→ Input material:
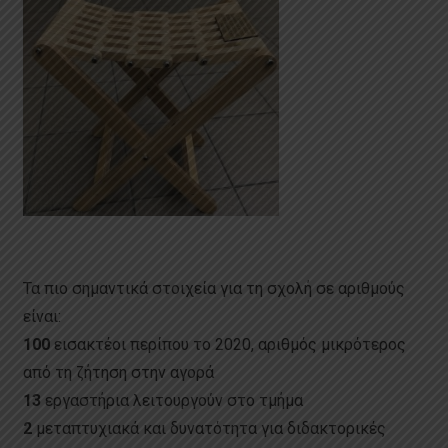
Τα πιο σημαντικά στοιχεία για τη σχολή σε αριθμούς
είναι:
100
εισακτέοι περίπου το 2020, αριθμός μικρότερος
από τη ζήτηση στην αγορά
13
εργαστήρια λειτουργούν στο τμήμα
2
μεταπτυχιακά και δυνατότητα για διδακτορικές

→ Action item: Where a picture appears in the material above, skip it, and print the rest exactly.

→ Solution to this problem:
Τα πιο σημαντικά στοιχεία για τη σχολή σε αριθμούς
είναι:
100
εισακτέοι περίπου το 2020, αριθμός μικρότερος
από τη ζήτηση στην αγορά
13
εργαστήρια λειτουργούν στο τμήμα
2
μεταπτυχιακά και δυνατότητα για διδακτορικές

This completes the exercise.